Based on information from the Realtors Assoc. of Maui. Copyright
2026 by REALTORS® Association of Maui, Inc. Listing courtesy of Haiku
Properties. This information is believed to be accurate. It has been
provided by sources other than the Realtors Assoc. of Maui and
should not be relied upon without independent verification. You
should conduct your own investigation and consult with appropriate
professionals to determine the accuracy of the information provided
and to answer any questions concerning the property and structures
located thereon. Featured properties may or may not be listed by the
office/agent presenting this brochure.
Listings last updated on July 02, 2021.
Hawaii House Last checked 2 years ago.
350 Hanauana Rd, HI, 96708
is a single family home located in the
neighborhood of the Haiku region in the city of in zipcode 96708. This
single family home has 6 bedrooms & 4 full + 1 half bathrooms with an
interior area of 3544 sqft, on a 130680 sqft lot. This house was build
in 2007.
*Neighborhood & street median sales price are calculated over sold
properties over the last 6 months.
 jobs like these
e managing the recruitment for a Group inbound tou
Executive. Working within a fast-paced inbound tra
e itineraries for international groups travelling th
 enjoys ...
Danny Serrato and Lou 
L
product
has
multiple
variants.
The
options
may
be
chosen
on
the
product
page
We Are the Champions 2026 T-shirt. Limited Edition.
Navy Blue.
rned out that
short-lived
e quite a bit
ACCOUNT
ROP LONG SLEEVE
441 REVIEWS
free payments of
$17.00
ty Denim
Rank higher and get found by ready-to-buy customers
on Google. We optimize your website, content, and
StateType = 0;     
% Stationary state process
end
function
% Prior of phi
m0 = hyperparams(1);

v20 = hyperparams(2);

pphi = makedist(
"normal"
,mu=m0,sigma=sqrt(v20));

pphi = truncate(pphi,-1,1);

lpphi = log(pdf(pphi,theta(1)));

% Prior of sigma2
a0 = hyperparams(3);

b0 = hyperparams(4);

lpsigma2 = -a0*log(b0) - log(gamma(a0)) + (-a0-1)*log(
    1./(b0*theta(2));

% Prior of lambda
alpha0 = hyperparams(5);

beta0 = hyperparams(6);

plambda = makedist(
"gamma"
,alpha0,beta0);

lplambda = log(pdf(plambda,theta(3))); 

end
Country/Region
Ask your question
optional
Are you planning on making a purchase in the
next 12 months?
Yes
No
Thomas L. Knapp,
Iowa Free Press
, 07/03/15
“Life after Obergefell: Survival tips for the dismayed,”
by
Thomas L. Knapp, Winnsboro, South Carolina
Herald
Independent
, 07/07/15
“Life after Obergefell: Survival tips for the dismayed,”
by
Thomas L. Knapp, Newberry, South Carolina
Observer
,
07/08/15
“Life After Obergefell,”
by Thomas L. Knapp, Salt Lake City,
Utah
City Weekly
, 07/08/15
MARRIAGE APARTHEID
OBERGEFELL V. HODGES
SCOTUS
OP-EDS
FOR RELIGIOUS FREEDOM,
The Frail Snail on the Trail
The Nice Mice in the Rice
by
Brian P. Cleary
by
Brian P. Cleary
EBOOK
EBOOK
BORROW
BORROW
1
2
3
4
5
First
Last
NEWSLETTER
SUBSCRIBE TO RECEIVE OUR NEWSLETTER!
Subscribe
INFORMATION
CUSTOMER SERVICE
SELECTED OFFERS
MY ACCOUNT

■ **Work task**
Produce a verbatim copy of each record above.

■ **Answer to the exercise**
Based on information from the Realtors Assoc. of Maui. Copyright
2026 by REALTORS® Association of Maui, Inc. Listing courtesy of Haiku
Properties. This information is believed to be accurate. It has been
provided by sources other than the Realtors Assoc. of Maui and
should not be relied upon without independent verification. You
should conduct your own investigation and consult with appropriate
professionals to determine the accuracy of the information provided
and to answer any questions concerning the property and structures
located thereon. Featured properties may or may not be listed by the
office/agent presenting this brochure.
Listings last updated on July 02, 2021.
Hawaii House Last checked 2 years ago.
350 Hanauana Rd, HI, 96708
is a single family home located in the
neighborhood of the Haiku region in the city of in zipcode 96708. This
single family home has 6 bedrooms & 4 full + 1 half bathrooms with an
interior area of 3544 sqft, on a 130680 sqft lot. This house was build
in 2007.
*Neighborhood & street median sales price are calculated over sold
properties over the last 6 months.
 jobs like these
e managing the recruitment for a Group inbound tou
Executive. Working within a fast-paced inbound tra
e itineraries for international groups travelling th
 enjoys ...
Danny Serrato and Lou 
L
product
has
multiple
variants.
The
options
may
be
chosen
on
the
product
page
We Are the Champions 2026 T-shirt. Limited Edition.
Navy Blue.
rned out that
short-lived
e quite a bit
ACCOUNT
ROP LONG SLEEVE
441 REVIEWS
free payments of
$17.00
ty Denim
Rank higher and get found by ready-to-buy customers
on Google. We optimize your website, content, and
StateType = 0;     
% Stationary state process
end
function
% Prior of phi
m0 = hyperparams(1);

v20 = hyperparams(2);

pphi = makedist(
"normal"
,mu=m0,sigma=sqrt(v20));

pphi = truncate(pphi,-1,1);

lpphi = log(pdf(pphi,theta(1)));

% Prior of sigma2
a0 = hyperparams(3);

b0 = hyperparams(4);

lpsigma2 = -a0*log(b0) - log(gamma(a0)) + (-a0-1)*log(
    1./(b0*theta(2));

% Prior of lambda
alpha0 = hyperparams(5);

beta0 = hyperparams(6);

plambda = makedist(
"gamma"
,alpha0,beta0);

lplambda = log(pdf(plambda,theta(3))); 

end
Country/Region
Ask your question
optional
Are you planning on making a purchase in the
next 12 months?
Yes
No
Thomas L. Knapp,
Iowa Free Press
, 07/03/15
“Life after Obergefell: Survival tips for the dismayed,”
by
Thomas L. Knapp, Winnsboro, South Carolina
Herald
Independent
, 07/07/15
“Life after Obergefell: Survival tips for the dismayed,”
by
Thomas L. Knapp, Newberry, South Carolina
Observer
,
07/08/15
“Life After Obergefell,”
by Thomas L. Knapp, Salt Lake City,
Utah
City Weekly
, 07/08/15
MARRIAGE APARTHEID
OBERGEFELL V. HODGES
SCOTUS
OP-EDS
FOR RELIGIOUS FREEDOM,
The Frail Snail on the Trail
The Nice Mice in the Rice
by
Brian P. Cleary
by
Brian P. Cleary
EBOOK
EBOOK
BORROW
BORROW
1
2
3
4
5
First
Last
NEWSLETTER
SUBSCRIBE TO RECEIVE OUR NEWSLETTER!
Subscribe
INFORMATION
CUSTOMER SERVICE
SELECTED OFFERS
MY ACCOUNT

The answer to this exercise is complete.